This Article is From Jan 01, 2014

Babbar Khalsa leader asked to appear before Canadian authority

Toronto: A former top leader of the banned Babbar Khalsa terrorist group's UK unit has been ordered to appear before an immigration panel in Canada to decide whether he should be allowed to stay in the country.

Gurmej Singh Gill arrived in Vancouver with his wife to visit relatives in late November and was supposed to be returning to his home in Birmingham, England on December 22.

But he was ordered to appear before an immigration and refugee board adjudicator due to his alleged link to the banned outfit, the Vancouver Sun reported yesterday.

Melissa Anderson, communications adviser in Immigration and Refugee Board of Canada, said Gill's admissibility hearing is likely be held in late February or early March.

Ms Anderson said Mr Gill was referred for the hearing under Section 34 (1)(f) of the Canadian act which says a person is inadmissible to Canada if he or she is "a member of an organisation that, there are reasonable grounds to believe, engages, has engaged or will engage in acts of espionage, subversion or terrorism".

It is not the first time the former Babbar Khalsa leader has run into problems with Canadian immigration officials.

He was arrested at Vancouver airport in August 2001 when he arrived for his son's wedding and was sent back to England without attending the festivities.

Mr Gill earlier told The Vancouver Sun that he renounced his membership in the Babbar Khalsa International in 2001, after the group was banned in the UK.

But he also said that during the period he headed the British branch of the organisation.

"I had done nothing wrong. People who do believe in violence - I had nothing to do with them because British law doesn't allow these things," he said.

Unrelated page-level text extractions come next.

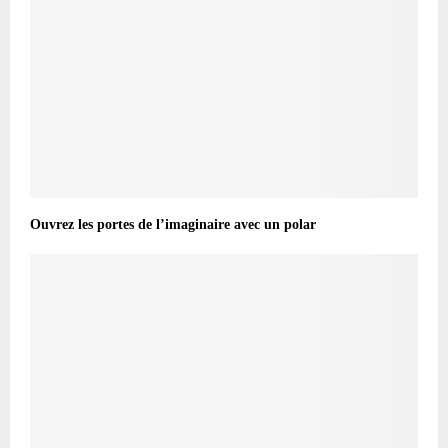
Ouvrez les portes de l’imaginaire avec un polar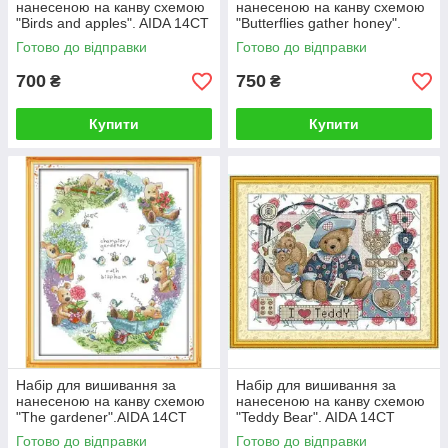
нанесеною на канву схемою
нанесеною на канву схемою
"Birds and apples". AIDA 14CT
"Butterflies gather honey".
printed 47*37 см
AIDA 14CT printed, 33*18 см
Готово до відправки
Готово до відправки
700
750
₴
₴
Купити
Купити
Набір для вишивання за
Набір для вишивання за
нанесеною на канву схемою
нанесеною на канву схемою
"The gardener".AIDA 14CT
"Teddy Bear". AIDA 14CT
printed, 38*47 см
printed 49*41 см
Готово до відправки
Готово до відправки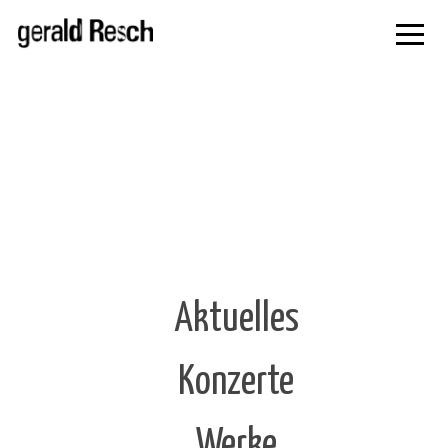
zur
Navigati
springe
Aktuelles
Konzerte
Werke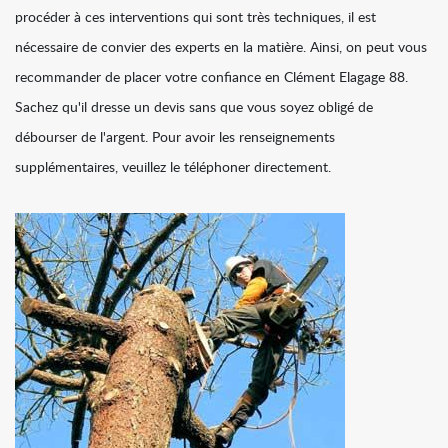
procéder à ces interventions qui sont très techniques, il est
nécessaire de convier des experts en la matière. Ainsi, on peut vous
recommander de placer votre confiance en Clément Elagage 88.
Sachez qu'il dresse un devis sans que vous soyez obligé de
débourser de l'argent. Pour avoir les renseignements
supplémentaires, veuillez le téléphoner directement.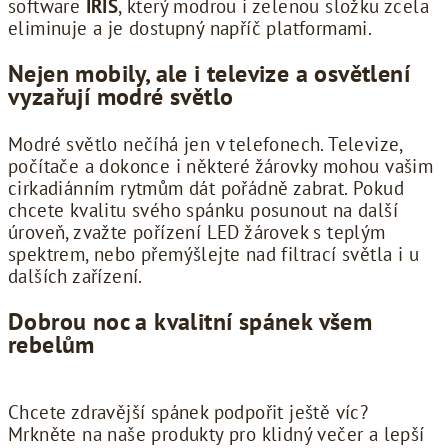
software
IRIS
, který modrou i zelenou složku zcela
eliminuje a je dostupný napříč platformami.
Nejen mobily, ale i televize a osvětlení
vyzařují modré světlo
Modré světlo nečíhá jen v telefonech. Televize,
počítače a dokonce i některé žárovky mohou vašim
cirkadiánním rytmům dát pořádně zabrat. Pokud
chcete kvalitu svého spánku posunout na další
úroveň, zvažte pořízení LED žárovek s teplým
spektrem, nebo přemýšlejte nad filtrací světla i u
dalších zařízení.
Dobrou noc a kvalitní spánek všem
rebelům
Chcete zdravější spánek podpořit ještě víc?
Mrkněte na naše produkty pro klidný večer a lepší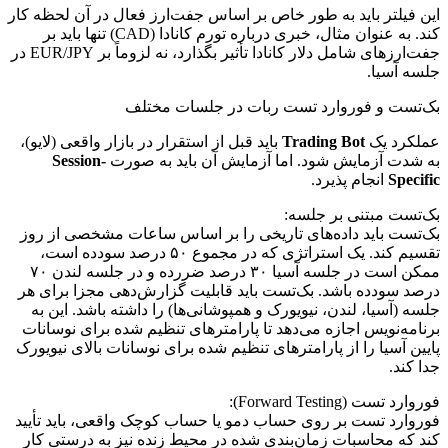
این فیلتر باید به طور خاص بر اساس جفت‌ارز فعال در آن لحظه کار
کند. به عنوان مثال، خبری درباره تورم کانادا (CAD) تنها باید بر
جفت‌ارزهای شامل دلار کانادا تأثیر بگذارد، نه لزوماً بر EUR/JPY در
جلسه آسیا.
بک‌تست و فوروارد تست ربات در جلسات مختلف
عملکرد یک
Trading Bot
باید قبل از استقرار در بازار واقعی (لایو)،
به شدت آزمایش شود. اما آزمایش آن باید به صورت
Session-
Specific
انجام پذیرد.
بک‌تست مبتنی بر جلسه:
بک‌تست باید داده‌های تاریخی را بر اساس ساعات مشخصی از روز
تقسیم کند. یک استراتژی که در مجموع ۵۰ درصد سودده است،
ممکن است در جلسه آسیا ۳۰ درصد ضررده و در جلسه لندن ۷۰
درصد سودده باشد. بک‌تست باید قابلیت گزارش‌دهی مجزا برای هر
جلسه (آسیا، لندن، نیویورک و همپوشانی‌ها) را داشته باشد. این به
برنامه‌نویس اجازه می‌دهد تا پارامترهای تنظیم شده برای نوسانات
پایین آسیا را از پارامترهای تنظیم شده برای نوسانات بالای نیویورک
جدا کند.
فوروارد تست (Forward Testing):
فوروارد تست بر روی حساب دمو یا حساب کوچک واقعی، باید تأیید
کند که محاسبات زمان‌بندی شده در محیط زنده نیز به درستی کار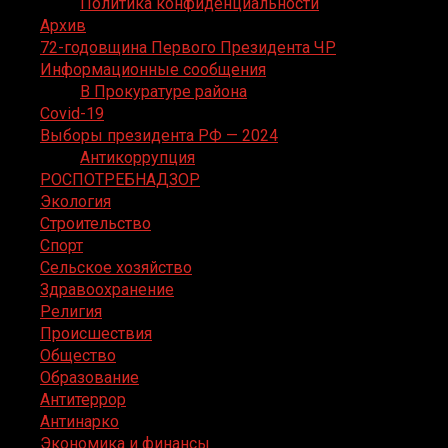
Политика конфиденциальности
Архив
72-годовщина Первого Президента ЧР
Информационные сообщения
В Прокуратуре района
Covid-19
Выборы президента РФ — 2024
Антикоррупция
РОСПОТРЕБНАДЗОР
Экология
Строительство
Спорт
Сельское хозяйство
Здравоохранение
Религия
Происшествия
Общество
Образование
Антитеррор
Антинарко
Экономика и финансы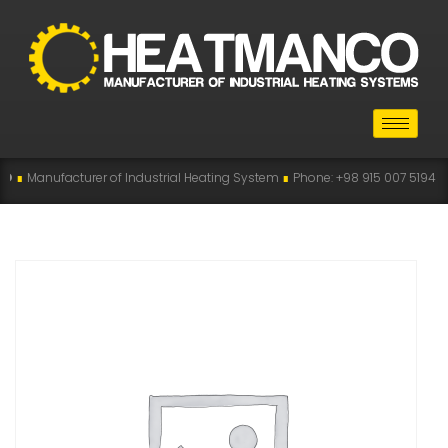
turer of Industrial Heating System
∎
Phone: +98 915 007 5194 , +98 915 112 5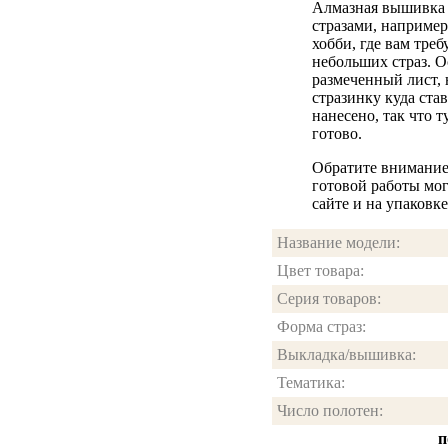
Алмазная вышивка 
стразами, например
хобби, где вам треб
небольших страз. О
размеченный лист, 
стразинку куда ста
нанесено, так что 
готово.
Обратите внимание:
готовой работы мог
сайте и на упаковке
Название модели:
Цвет товара:
Серия товаров:
Форма страз:
Выкладка/вышивка:
Тематика:
Число полотен:
п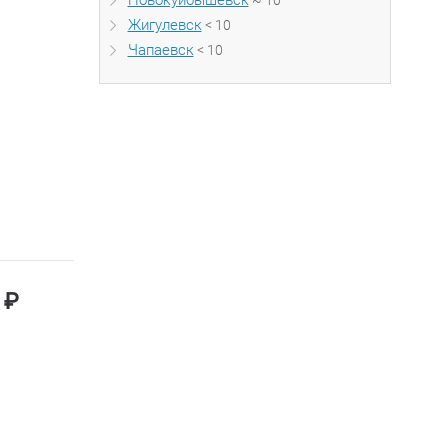
Новокуйбышевск
~ 10
Жигулевск
< 10
Чапаевск
< 10
₽
0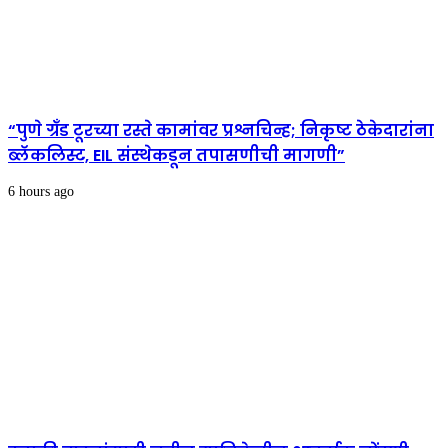
“पुणे ग्रँड टूरच्या रस्ते कामांवर प्रश्नचिन्ह; निकृष्ट ठेकेदारांना
ब्लॅकलिस्ट, EIL संस्थेकडून तपासणीची मागणी”
6 hours ago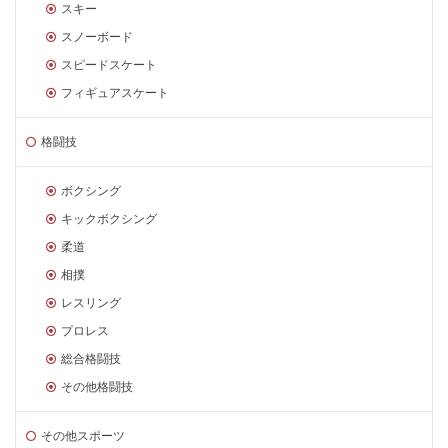
スキー
スノーボード
スピードスケート
フィギュアスケート
格闘技
ボクシング
キックボクシング
柔道
相撲
レスリング
プロレス
総合格闘技
その他格闘技
その他スポーツ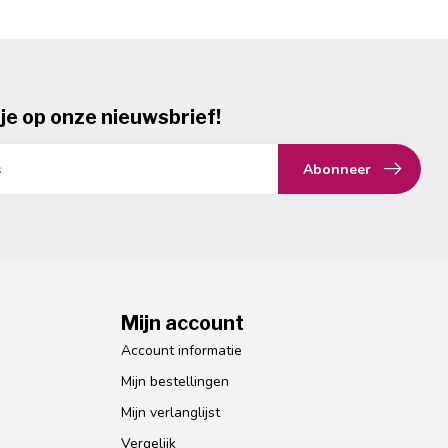
je op onze nieuwsbrief!
Abonneer
Mijn account
Account informatie
Mijn bestellingen
Mijn verlanglijst
Vergelijk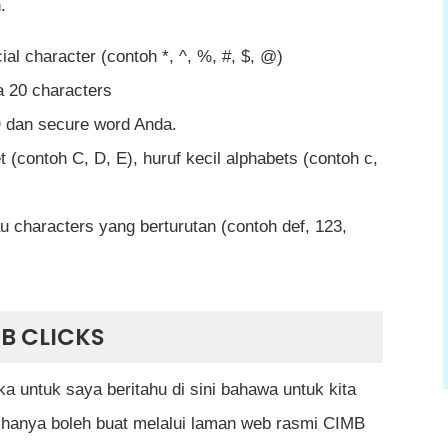
.
al character (contoh *, ^, %, #, $, @)
 20 characters
D dan secure word Anda.
 (contoh C, D, E), huruf kecil alphabets (contoh c,
 characters yang berturutan (contoh def, 123,
B CLICKS
ka untuk saya beritahu di sini bahawa untuk kita
 hanya boleh buat melalui laman web rasmi CIMB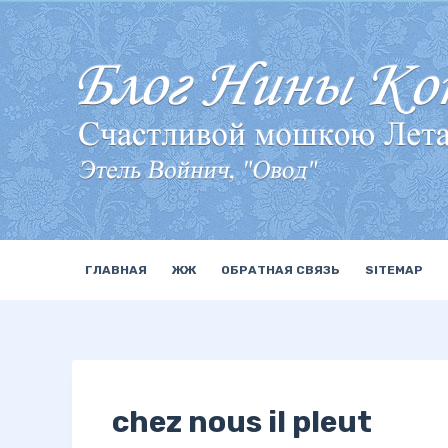
П
е
р
е
й
т
и
к
с
у
ГЛАВНАЯ
ЖЖ
ОБРАТНАЯ СВЯЗЬ
SITEMAP
т
и
chez nous il pleut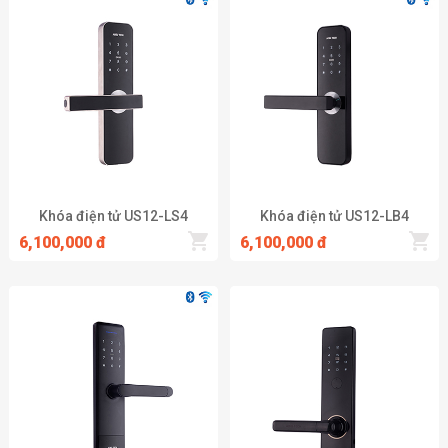
Khóa điện tử US12-LS4
Khóa điện tử US12-LB4
6,100,000 đ
6,100,000 đ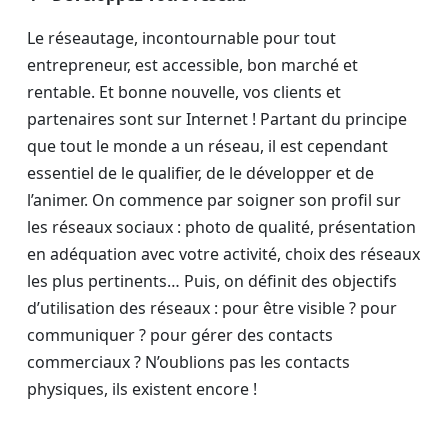
Le réseautage, incontournable pour tout
entrepreneur, est accessible, bon marché et
rentable. Et bonne nouvelle, vos clients et
partenaires sont sur Internet ! Partant du principe
que tout le monde a un réseau, il est cependant
essentiel de le qualifier, de le développer et de
l’animer. On commence par soigner son profil sur
les réseaux sociaux : photo de qualité, présentation
en adéquation avec votre activité, choix des réseaux
les plus pertinents… Puis, on définit des objectifs
d’utilisation des réseaux : pour être visible ? pour
communiquer ? pour gérer des contacts
commerciaux ? N’oublions pas les contacts
physiques, ils existent encore !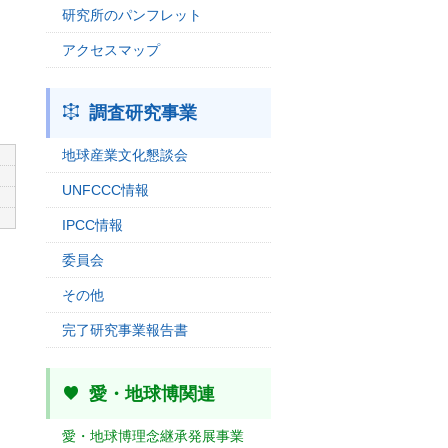
研究所のパンフレット
アクセスマップ
調査研究事業
地球産業文化懇談会
UNFCCC情報
IPCC情報
委員会
その他
完了研究事業報告書
愛・地球博関連
愛・地球博理念継承発展事業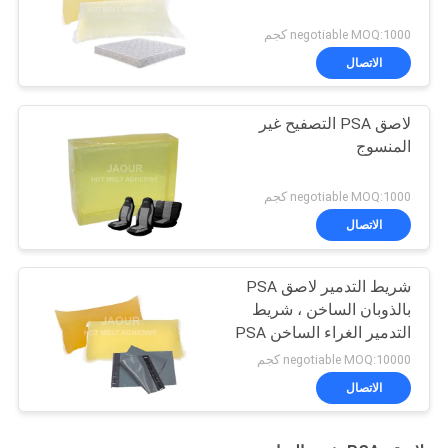
negotiable MOQ:1000 كجم
الاتصال
لاصق PSA التصفيح غير
المنسوج
negotiable MOQ:1000 كجم
الاتصال
شريط التدمير لاصق PSA
بالذوبان الساخن ، شريط
التدمير الغراء الساخن PSA
negotiable MOQ:10000 كجم
الاتصال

For years Mr Gill called himself Gurmej Singh Babbar and regularly visited Canada, where he once lived.

The Babbar Khalsa was put on the banned terrorist list in Canada in 2003, years after it had been linked to the June 23, 1985 Air India bombing that left 329 people dead.

Two men tied to the Babbar Khalsa were charged and later acquitted in the bombing, which remains Canada's deadliest ac of terror.

Suspected Air India bombing mastermind Talwinder Singh Parmar founded the Babbar Khalsa as a militant group to fight for Khalistan, the name given to the mythical Sikh nation members wanted carved out of India's Punjab.

Mr Parmar left Canada for India in 1988 and was later arrested by police and killed in custody in October 1992.